The early LLM wave sent everyone scrambling to specialized vector databases. Reasonable at the time. But those setups mean syncing data between two systems, and sync means drift. Delete a memory in your main database but forget to remove the embedding, and your AI starts referencing things that no longer exist. With Postgres and pgvector, your embeddings live next to your data in one ACID-compliant database. Nothing gets out of sync.
All the heavy lifting happens inside that database. Scoring, search, graph traversal, relationship discovery – stored procedures and recursive CTEs, not a separate service. The MCP server calls those functions and passes back results. Hybrid search (semantic + keyword + relational filters) runs in a single SQL query instead of glue code stitching three services together.
Row-Level Security applies to your AI memories the same way it protects your app data. One policy, one place.
So the database is the only thing you need to keep running. Where you put it is your call:
- Supabase or Neon free tier if you don’t want to manage anything
- Hetzner or DigitalOcean if you want a 5-10 dollar box you control
- Your existing Postgres on AWS RDS, Azure, or GCP if you’re already running one
- A machine under your desk if you don’t want anything leaving your network
Pair the last option with Ollama for local embeddings and nothing touches the internet at all.
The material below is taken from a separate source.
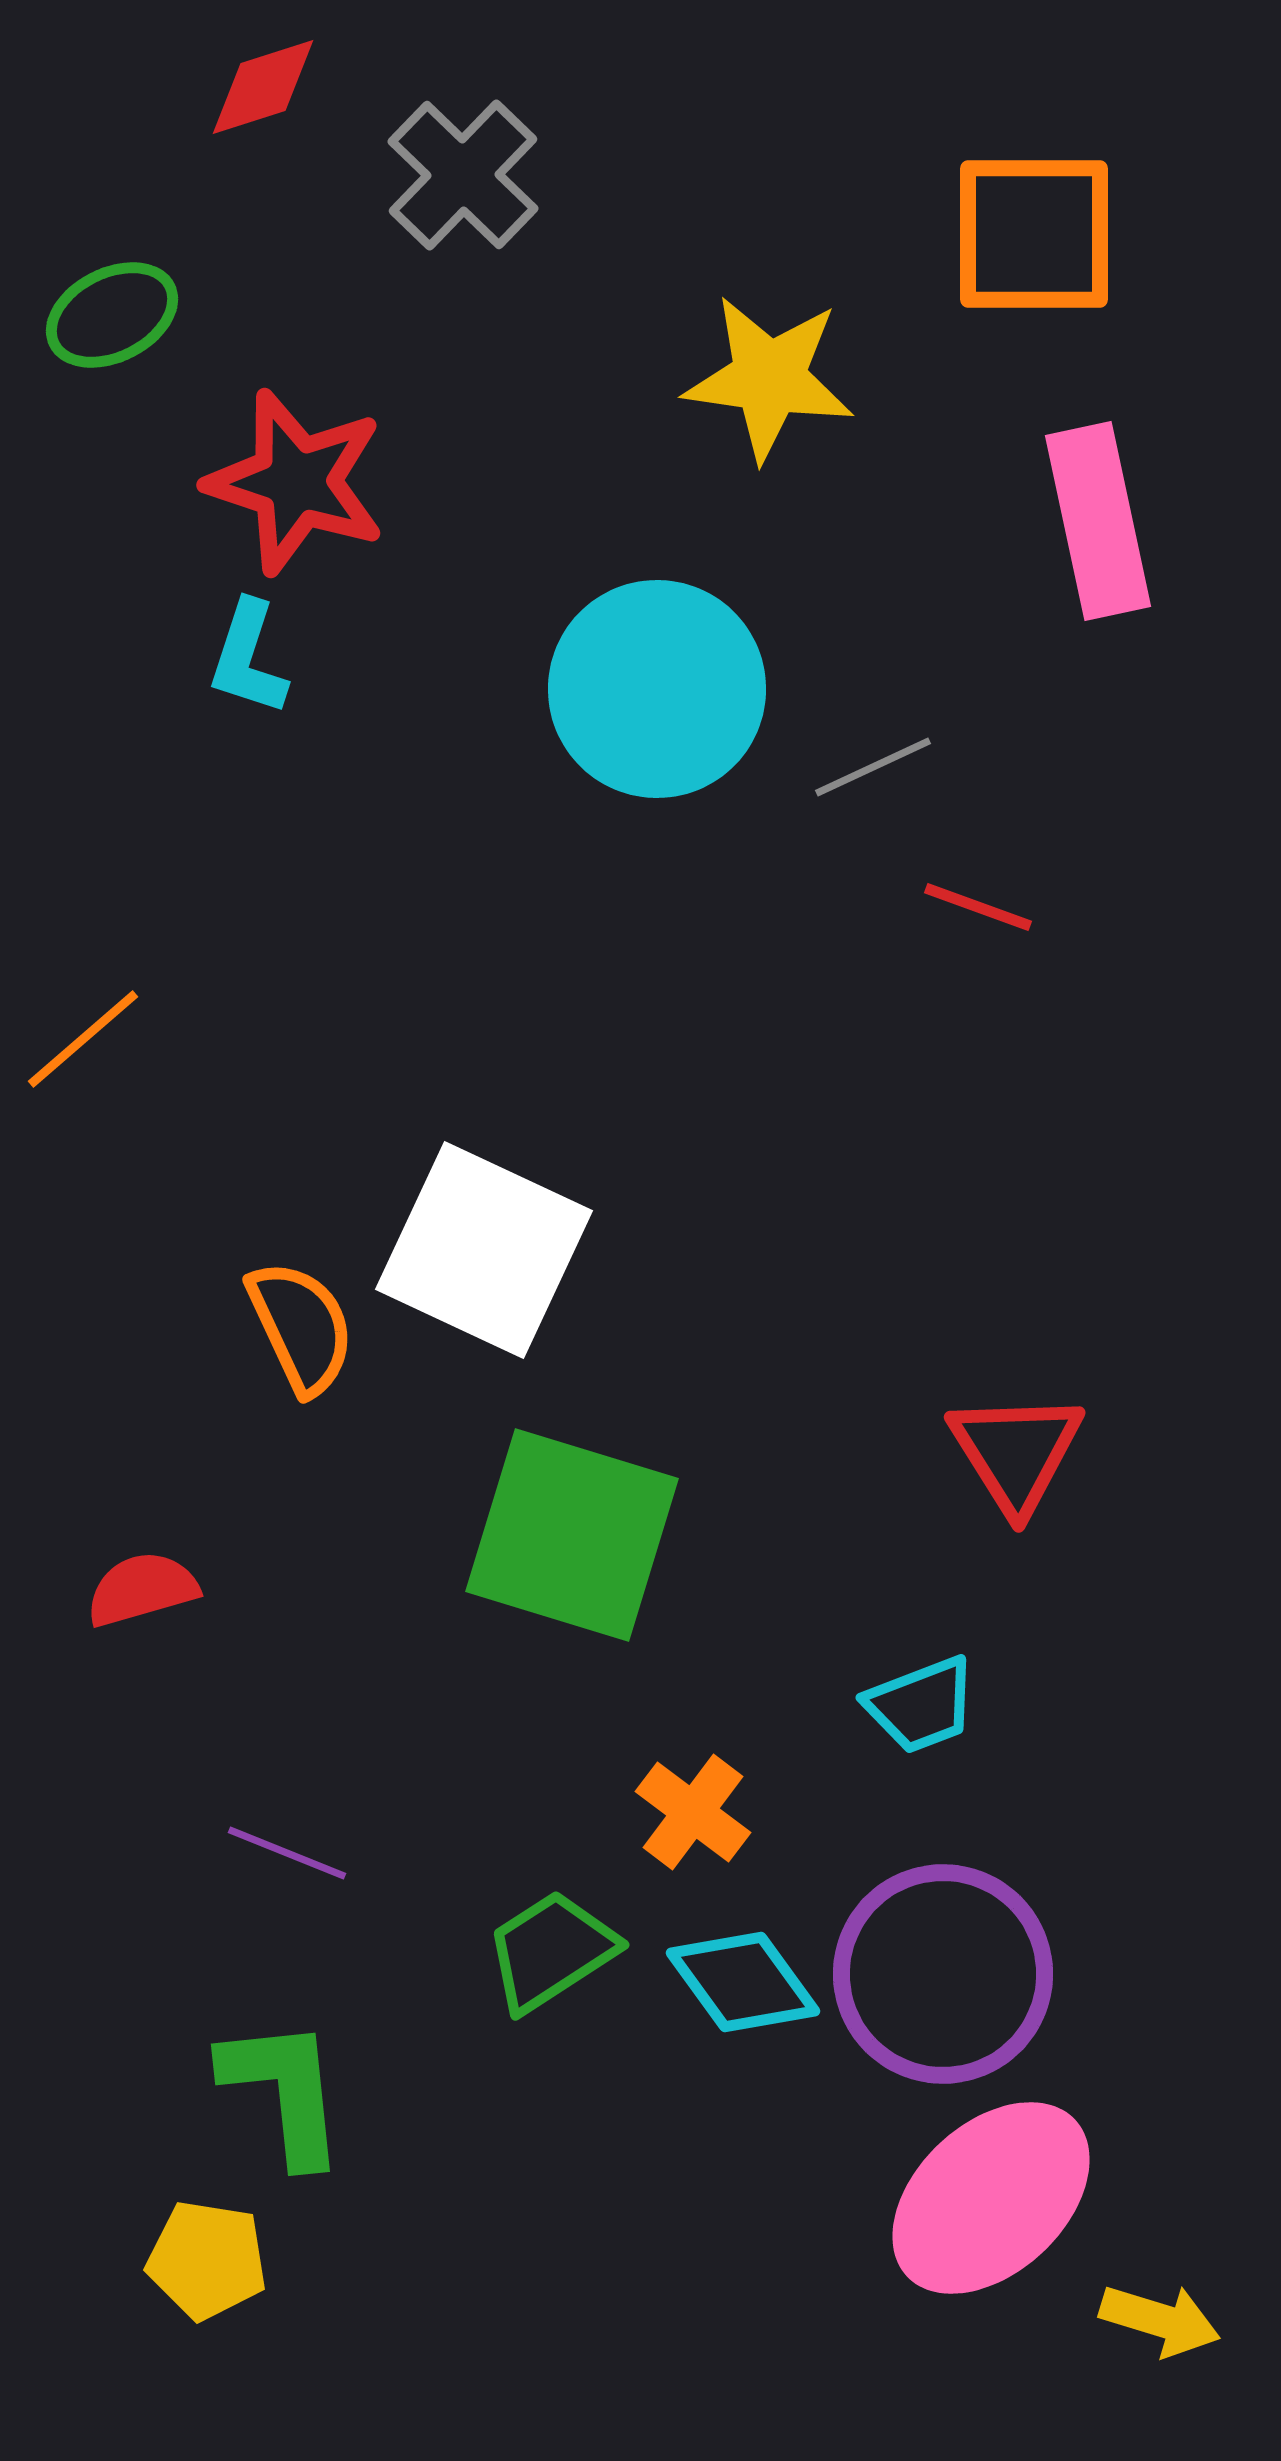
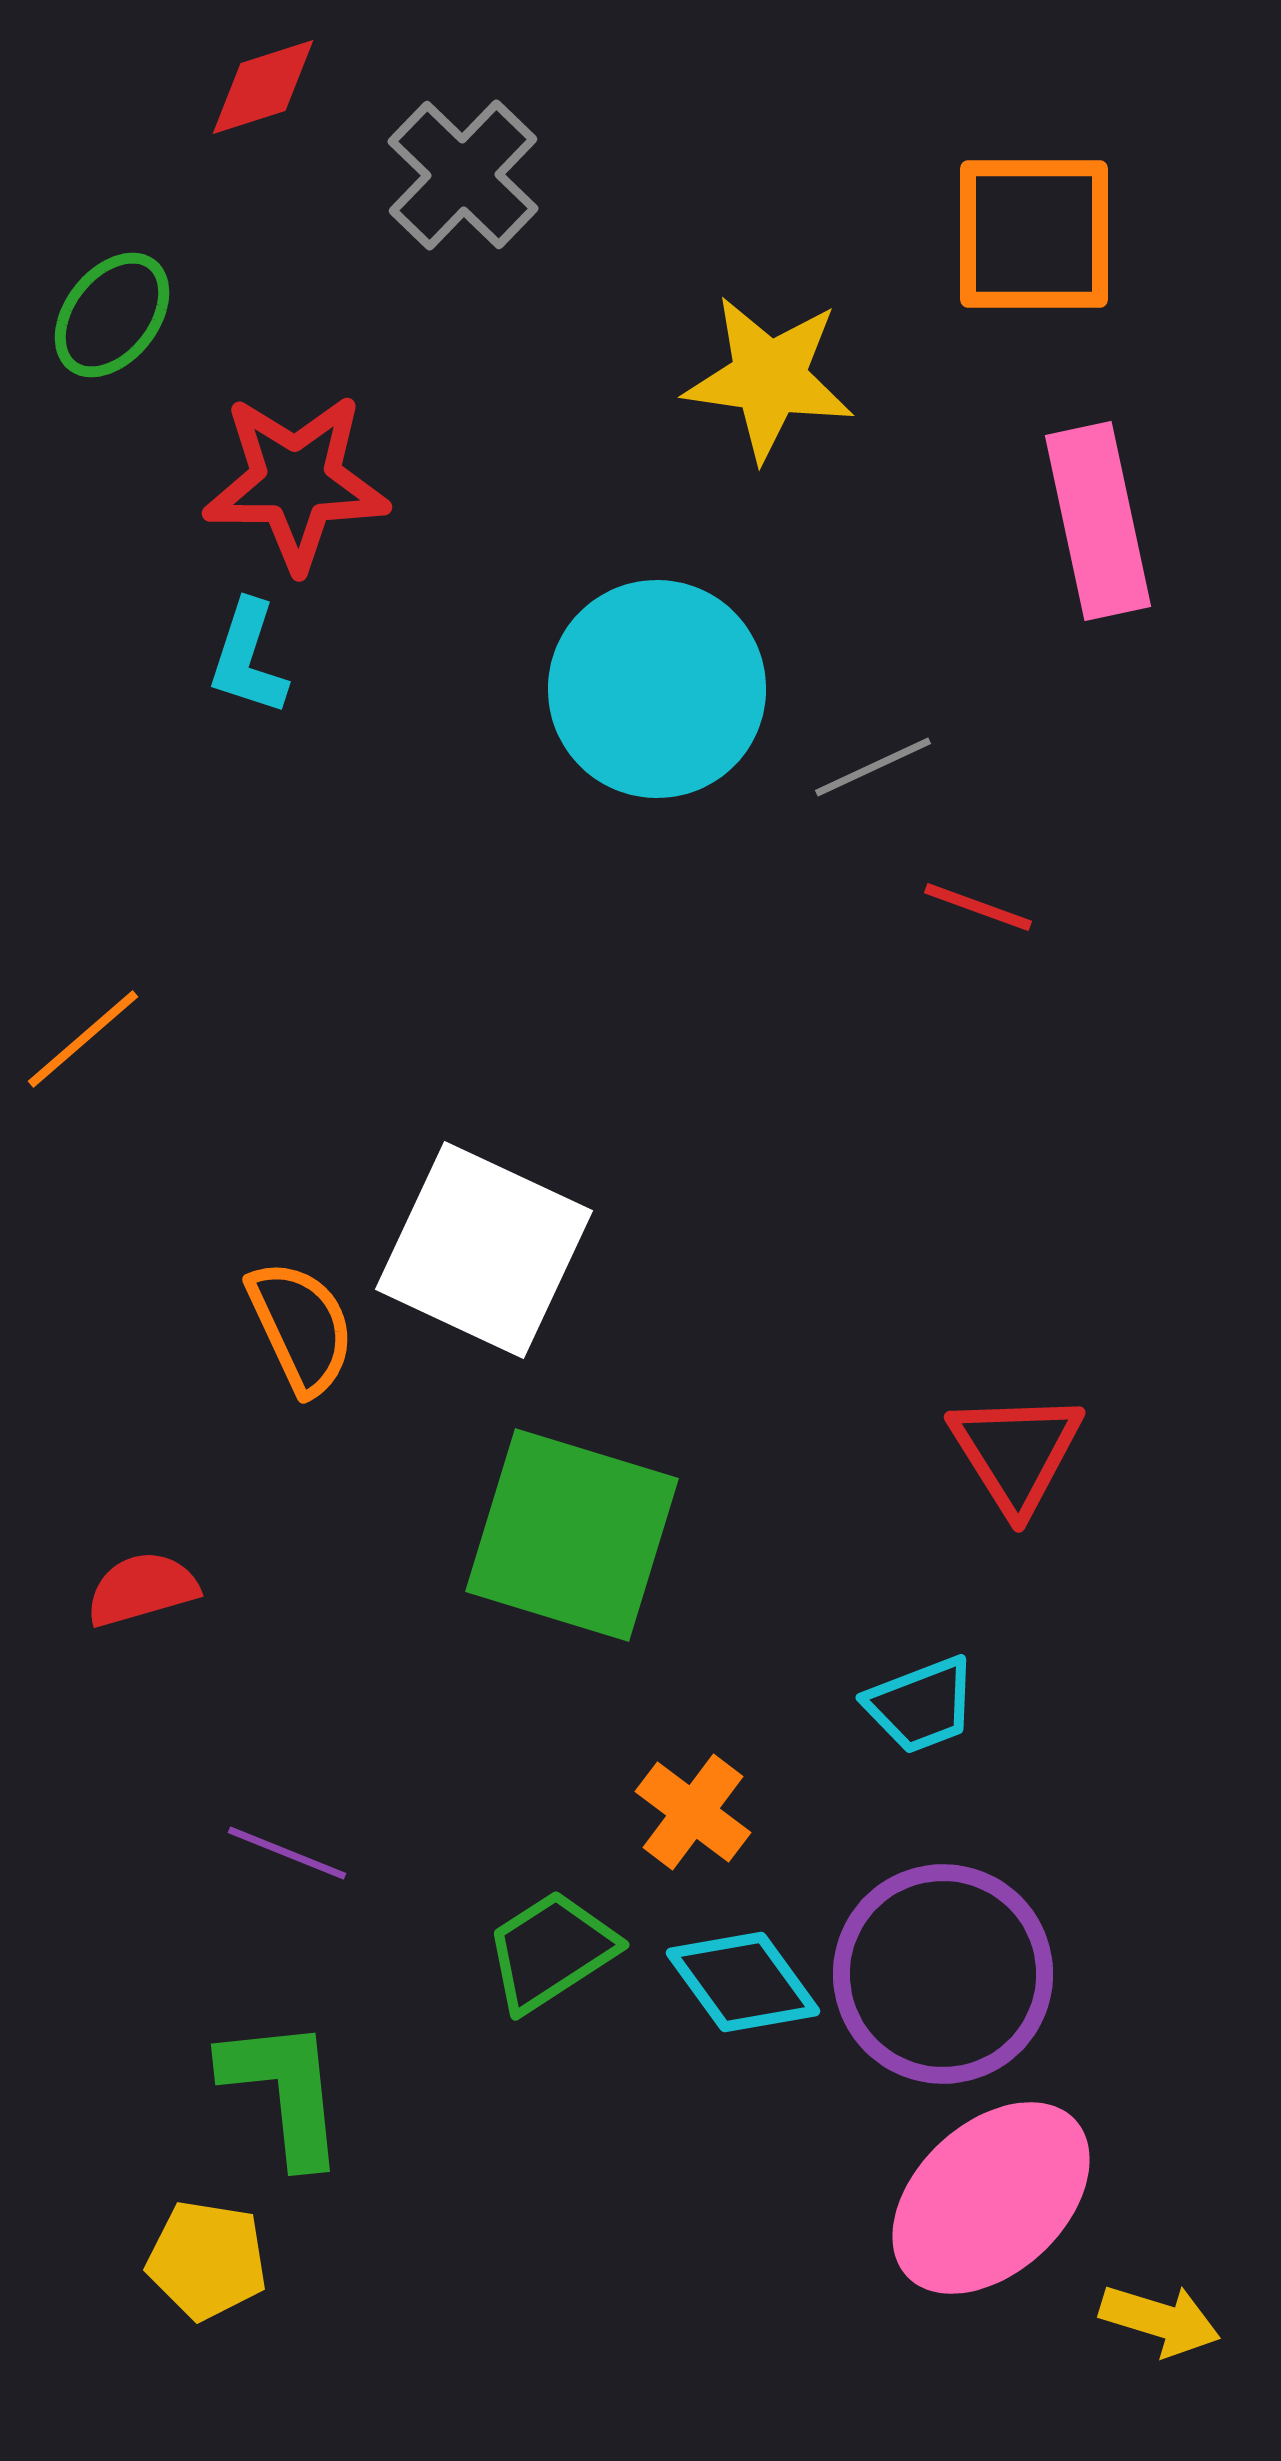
green ellipse: rotated 25 degrees counterclockwise
red star: rotated 18 degrees counterclockwise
Embeddings come from OpenAI, Mistral, Voyage AI, or Ollama. Swap providers with a config change and re-embed.
The trade-off is real: you need a PostgreSQL instance and an embedding provider, where local-only solutions need neither. But the database is shared from day one. Point a new machine at the same Postgres instance and it just works – no file sync, no export/import.